╭──

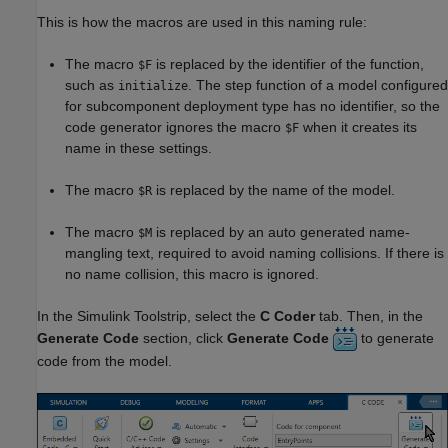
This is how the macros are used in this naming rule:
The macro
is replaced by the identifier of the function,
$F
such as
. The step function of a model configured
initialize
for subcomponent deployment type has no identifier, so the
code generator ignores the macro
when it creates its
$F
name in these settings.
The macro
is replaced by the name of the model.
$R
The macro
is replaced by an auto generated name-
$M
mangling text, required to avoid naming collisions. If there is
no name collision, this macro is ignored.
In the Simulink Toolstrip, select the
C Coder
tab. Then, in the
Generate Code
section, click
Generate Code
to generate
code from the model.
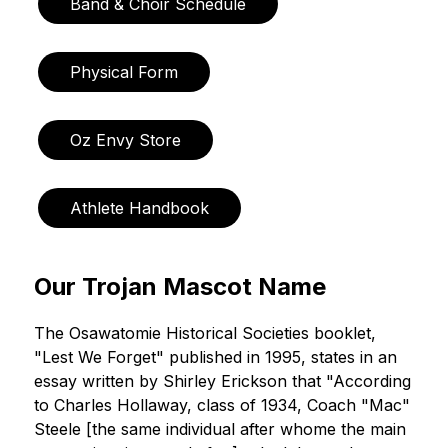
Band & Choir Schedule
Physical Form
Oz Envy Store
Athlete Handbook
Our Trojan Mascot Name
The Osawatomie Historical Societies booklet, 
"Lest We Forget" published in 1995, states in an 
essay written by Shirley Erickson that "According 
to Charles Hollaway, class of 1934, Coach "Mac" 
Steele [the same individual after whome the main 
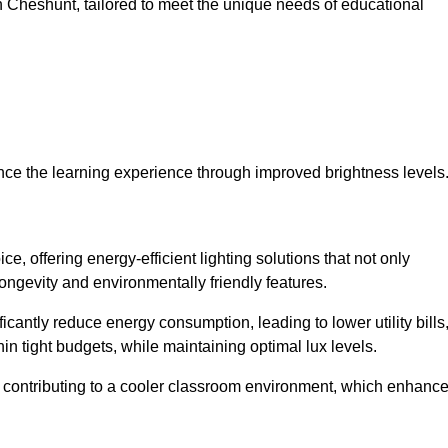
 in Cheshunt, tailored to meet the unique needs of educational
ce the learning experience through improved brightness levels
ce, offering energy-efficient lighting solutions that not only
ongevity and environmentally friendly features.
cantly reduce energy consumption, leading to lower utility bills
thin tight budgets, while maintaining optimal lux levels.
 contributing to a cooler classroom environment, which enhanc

╰──
╭──

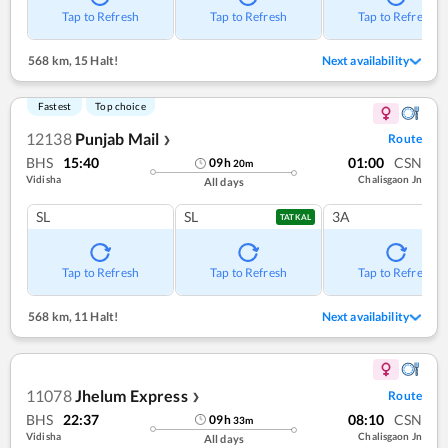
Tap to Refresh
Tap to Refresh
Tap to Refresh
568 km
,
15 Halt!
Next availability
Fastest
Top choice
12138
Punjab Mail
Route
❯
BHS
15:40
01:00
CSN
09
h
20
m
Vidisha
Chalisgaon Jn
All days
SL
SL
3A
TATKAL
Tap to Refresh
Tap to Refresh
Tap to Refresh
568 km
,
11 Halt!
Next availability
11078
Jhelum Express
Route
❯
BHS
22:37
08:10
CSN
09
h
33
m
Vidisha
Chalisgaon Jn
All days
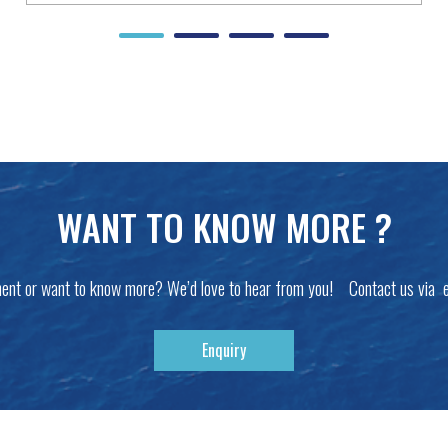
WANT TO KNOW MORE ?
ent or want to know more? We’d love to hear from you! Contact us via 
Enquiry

╰──
╭──

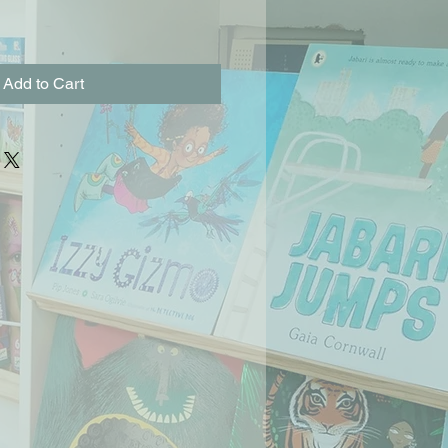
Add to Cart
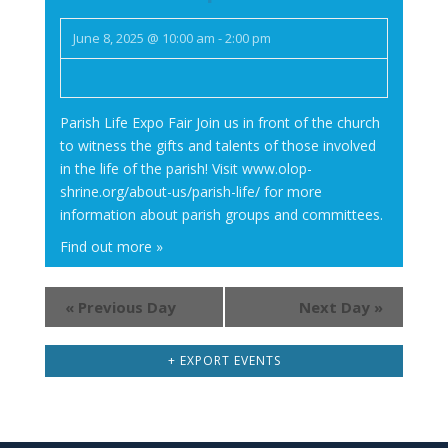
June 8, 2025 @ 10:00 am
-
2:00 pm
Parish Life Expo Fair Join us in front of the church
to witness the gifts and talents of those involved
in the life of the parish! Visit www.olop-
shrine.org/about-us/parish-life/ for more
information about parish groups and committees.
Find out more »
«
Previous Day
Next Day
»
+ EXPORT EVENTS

╰──

## Activity
Copy out the lines of the data where the string "levels" occurs.

## Response area
ce the learning experience through improved brightness levels
thin tight budgets, while maintaining optimal lux levels.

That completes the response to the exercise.